** Exercise objective **
Lines that contain the string "have" are the ones to list; copy all of them from the records.

────────

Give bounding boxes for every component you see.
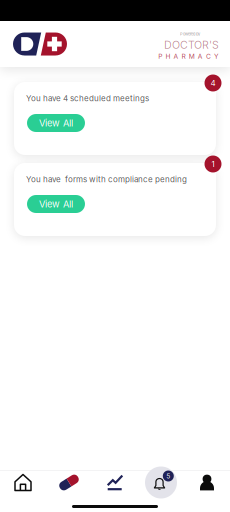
- button[interactable]: Home: [0, 467, 46, 498]
- staticText: View All: [39, 198, 73, 210]
- staticText: You have forms with compliance pending: [26, 174, 187, 184]
- staticText: View All: [39, 117, 73, 129]
- staticText: 5: [166, 472, 170, 480]
- staticText: DOCTOR'S: [164, 38, 219, 51]
- staticText: Powered by: [180, 32, 200, 36]
- button[interactable]: Notifications: [138, 467, 184, 498]
- button[interactable]: Medications: [46, 467, 92, 498]
- button[interactable]: View All: [27, 114, 85, 132]
- staticText: 1: [212, 159, 214, 169]
- button[interactable]: View All: [27, 195, 85, 213]
- staticText: You have 4 scheduled meetings: [26, 94, 149, 103]
- button[interactable]: Profile: [184, 467, 230, 498]
- button[interactable]: Reports: [92, 467, 138, 498]
- staticText: 4: [210, 78, 216, 88]
- staticText: P H A R M A C Y: [158, 52, 219, 60]
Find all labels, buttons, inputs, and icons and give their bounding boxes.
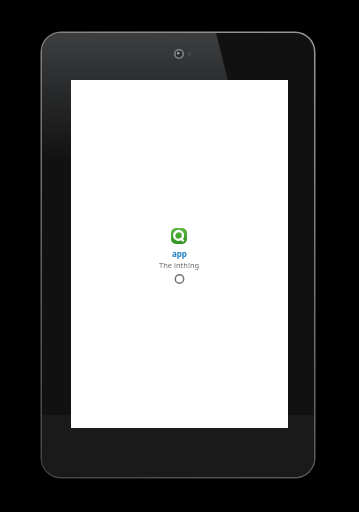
staticText: The inth!ng bbox=[159, 260, 200, 270]
staticText: app bbox=[172, 248, 187, 259]
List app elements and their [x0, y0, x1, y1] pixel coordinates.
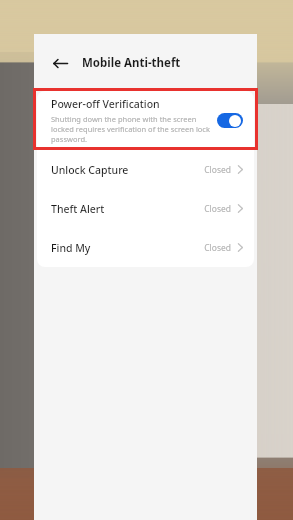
button[interactable]: Find My	[37, 228, 254, 267]
button[interactable]: Back	[47, 50, 73, 76]
staticText: Mobile Anti-theft	[82, 55, 181, 71]
button[interactable]: Theft Alert	[37, 189, 254, 228]
button[interactable]: Unlock Capture	[37, 150, 254, 189]
button[interactable]: Power-off Verification toggle, on	[217, 113, 243, 128]
staticText: Theft Alert	[51, 202, 204, 216]
staticText: Power-off Verification	[51, 97, 160, 111]
button[interactable]: Power-off Verification	[37, 91, 254, 150]
staticText: Closed	[204, 164, 231, 176]
staticText: Closed	[204, 203, 231, 215]
staticText: Find My	[51, 241, 204, 255]
staticText: Closed	[204, 242, 231, 254]
staticText: Shutting down the phone with the screen …	[51, 114, 211, 144]
staticText: Unlock Capture	[51, 163, 204, 177]
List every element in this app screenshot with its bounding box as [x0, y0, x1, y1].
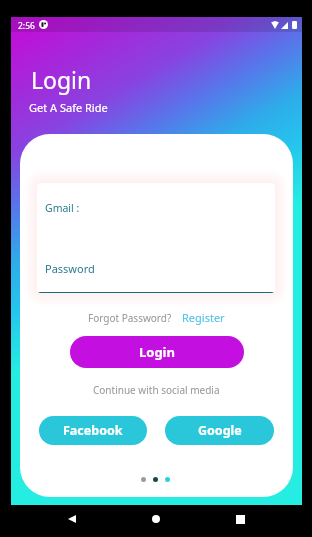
staticText: Login [139, 343, 175, 361]
staticText: Facebook [63, 422, 123, 439]
staticText: Gmail : [45, 201, 80, 215]
staticText: Forgot Password? [88, 311, 172, 325]
button[interactable]: Back [67, 514, 77, 524]
button[interactable]: Facebook [39, 416, 147, 445]
button[interactable]: Register [182, 310, 225, 325]
button[interactable]: Login [70, 336, 244, 368]
staticText: Login [31, 64, 92, 95]
button[interactable]: Home [152, 515, 160, 523]
staticText: Password [45, 261, 95, 276]
button[interactable]: Google [165, 416, 274, 445]
staticText: 2:56 [18, 20, 35, 32]
staticText: Google [198, 422, 242, 439]
staticText: Get A Safe Ride [29, 100, 108, 115]
staticText: Continue with social media [93, 383, 220, 397]
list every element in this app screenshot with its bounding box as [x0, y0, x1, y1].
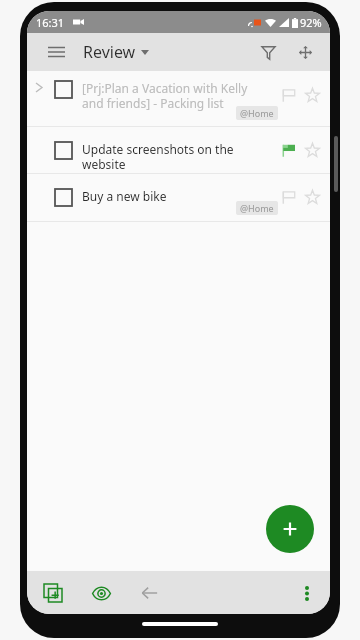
button[interactable]: Flag	[278, 85, 298, 105]
staticText: Review	[83, 41, 136, 63]
staticText: Update screenshots on the website	[82, 141, 248, 172]
button[interactable]: Back	[131, 575, 167, 611]
button[interactable]: Complete task	[27, 71, 330, 126]
button[interactable]: Complete task	[27, 174, 330, 221]
button[interactable]: Menu	[39, 35, 73, 69]
button[interactable]: Filter	[251, 35, 285, 69]
button[interactable]: Move	[288, 35, 322, 69]
staticText: 16:31	[36, 15, 65, 30]
button[interactable]: Add task	[266, 505, 314, 553]
button[interactable]: Star	[302, 140, 322, 160]
button[interactable]: Complete task	[52, 139, 74, 161]
button[interactable]: Star	[302, 187, 322, 207]
staticText: [Prj:Plan a Vacation with Kelly and frie…	[82, 80, 248, 111]
staticText: @Home	[240, 202, 274, 214]
button[interactable]: Complete task	[52, 186, 74, 208]
staticText: 92%	[300, 15, 322, 30]
button[interactable]: Flag	[278, 187, 298, 207]
staticText: Buy a new bike	[82, 188, 167, 204]
button[interactable]: Flag	[278, 140, 298, 160]
button[interactable]: @Home	[240, 202, 274, 214]
button[interactable]: Review	[83, 41, 149, 63]
button[interactable]: @Home	[240, 107, 274, 119]
button[interactable]: New task	[35, 575, 71, 611]
staticText: @Home	[240, 107, 274, 119]
button[interactable]: Complete task	[27, 127, 330, 173]
button[interactable]: Complete task	[52, 78, 74, 100]
button[interactable]: More options	[290, 576, 324, 610]
button[interactable]: Star	[302, 85, 322, 105]
button[interactable]: Preview	[83, 575, 119, 611]
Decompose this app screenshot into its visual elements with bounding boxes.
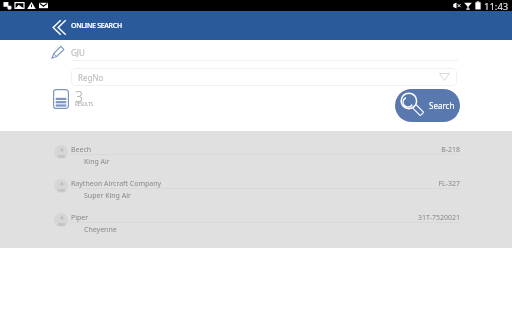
staticText: Super King Air xyxy=(84,191,131,201)
staticText: 4 xyxy=(60,146,64,154)
staticText: RegNo xyxy=(78,72,104,83)
staticText: FEB xyxy=(58,222,65,227)
button[interactable]: 4 xyxy=(0,169,512,203)
staticText: 11:43 xyxy=(484,0,509,11)
button[interactable]: RegNo xyxy=(71,68,457,86)
staticText: 3 xyxy=(75,87,83,106)
staticText: Beech xyxy=(71,145,92,155)
button[interactable]: 4 xyxy=(0,135,512,169)
staticText: Raytheon Aircraft Company xyxy=(71,179,162,189)
button[interactable]: Back xyxy=(46,11,512,40)
staticText: FL-327 xyxy=(0,179,460,189)
staticText: King Air xyxy=(84,157,110,167)
button[interactable]: 4 xyxy=(0,203,512,237)
staticText: FEB xyxy=(58,188,65,193)
staticText: Piper xyxy=(71,213,89,223)
staticText: Cheyenne xyxy=(84,225,117,235)
button[interactable]: Search xyxy=(395,89,460,122)
staticText: B-218 xyxy=(0,145,460,155)
staticText: FEB xyxy=(58,154,65,159)
staticText: 4 xyxy=(60,214,64,222)
staticText: 31T-7520021 xyxy=(0,213,460,223)
staticText: RESULTS xyxy=(75,101,93,107)
staticText: ONLINE SEARCH xyxy=(71,21,122,31)
staticText: GJU xyxy=(71,47,85,58)
staticText: 4 xyxy=(60,180,64,188)
staticText: Search xyxy=(429,100,455,111)
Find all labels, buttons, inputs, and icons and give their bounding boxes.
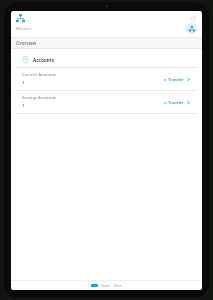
staticText: 1 xyxy=(22,80,25,86)
button[interactable]: Accounts xyxy=(15,52,198,67)
button[interactable]: Savings Accounts xyxy=(15,91,198,113)
staticText: Savings Accounts xyxy=(22,95,57,101)
staticText: Transfer xyxy=(168,77,184,82)
staticText: 1 xyxy=(22,103,25,109)
staticText: Current Accounts xyxy=(22,72,57,78)
button[interactable]: More xyxy=(114,284,122,288)
staticText: Accounts xyxy=(33,57,55,63)
button[interactable]: Page 1 xyxy=(91,284,98,287)
button[interactable]: Settings xyxy=(189,14,197,22)
button[interactable]: Profile xyxy=(186,23,197,34)
staticText: Welcome xyxy=(16,26,32,31)
staticText: Overview xyxy=(16,40,37,46)
button[interactable]: Home xyxy=(101,284,111,288)
button[interactable]: Current Accounts xyxy=(15,68,198,90)
staticText: Transfer xyxy=(168,100,184,105)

────────

** Expected answer **
- staticText: You have forms with compliance pending: [26, 174, 187, 184]
- staticText: You have 4 scheduled meetings: [26, 94, 149, 103]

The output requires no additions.